Long Term Debt Finance, Features, Advantages and Disadvantages

Features

  • Debt securities are fixed income securities.
  • Interest on debt is an allowable deduction for tax purposes.
  • It is usually secured.
  • It’s provided with conditions.
  • It can be raised faster than ordinary share capital
  • It increases the firm’s gearing and financial risk.
  • Provides of this capital do not participate in the firm’s supernormal earnings.
  • Providers of this capital do not have ownership and voting rights.
  • Interest is paid in priority to ordinary share dividend.
  • Providers of this capital have a priority claim on the company’s asset in the event of liquidation.
  • It is redeemable.
  • The firm is under legal obligation to pay interest.
  • It involves lower floatation costs when compared to ordinary share capital.
  • It is not accessible to all firms.
  • It can only be applied in projects which have been approved by the lenders.

 

Advantages (From the Borrowers Point of View)

  1. Interest on debt is an allowable deduction for tax purposes.

Use of debt finance therefore provides the company with tax savings.

  1. It does not involve dilution of ownership and control of the firm by the existing shareholder.

This is because providers of this capital do not get ownership and voting rights.
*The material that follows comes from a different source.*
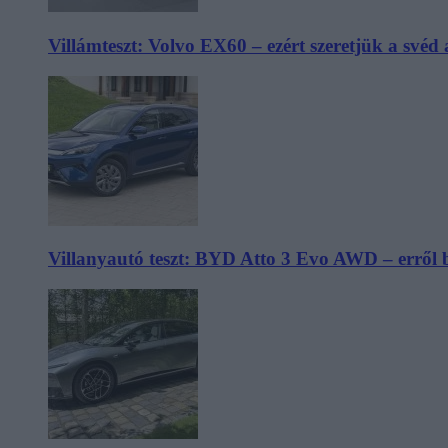
Villámteszt: Volvo EX60 – ezért szeretjük a svéd
Villanyautó teszt: BYD Atto 3 Evo AWD – erről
  1. Providers of this capital do not participate in the supernormal earnings of the firm.
  2. Payment to them is limited to the amount of interest.
  3. It involves lower floatation costs when compared to ordinary share capital.
  4. It does not lead to dilution of the firms earnings per share.
  5. It can be raised faster than ordinary share capital.
  6. The process of raising this capital does not involve a lot of formalities.
  7. The cost of servicing this capital i.e. interest is not experienced by the company perpetually. This is because debt securities are redeemable.
  8. Use of long term debt finance is beneficial to the company during periods when market interest rates are raising.
  9. During periods of high initiation the company benefits from debt because the obligation to remain fixed but decline in value.

 

Disadvantages

  1. The company is under legal obligation to pay interest. Non-payment of the interest may lead to liquidation of the company.
  2. It is provided with conditions regarding its use. It’s therefore not a flexible source of
  3. It is usually secured. The company must have sufficient assets to pledge as collateral for the loan.
  4. It increases the company’s gearing and financial risk.
  5. Use of long term debt is disadvantageous to the company during periods when market interest rates are falling. The firm is locked into a high fixed rate of interest and does not benefit from the falling market interest rates.
  6. It is not accessible to all the companies. It can only be raised by financially sound companies which are well-known to the lenders.
  7. Redemption of this capital involves huge out flow of cash. Such outflow may leave the company being financial constraints.
  8. Providers of this capital are entitled to interest and claim on the company’s assets in priority to the ordinary shareholders.
  9. The lenders may insist that the assets pledged as collateral security should be fully insured and well maintained. These are additional implied costs.
  10. Protective covenants contained in the loan agreement deeds may limit the firms operating flexibility.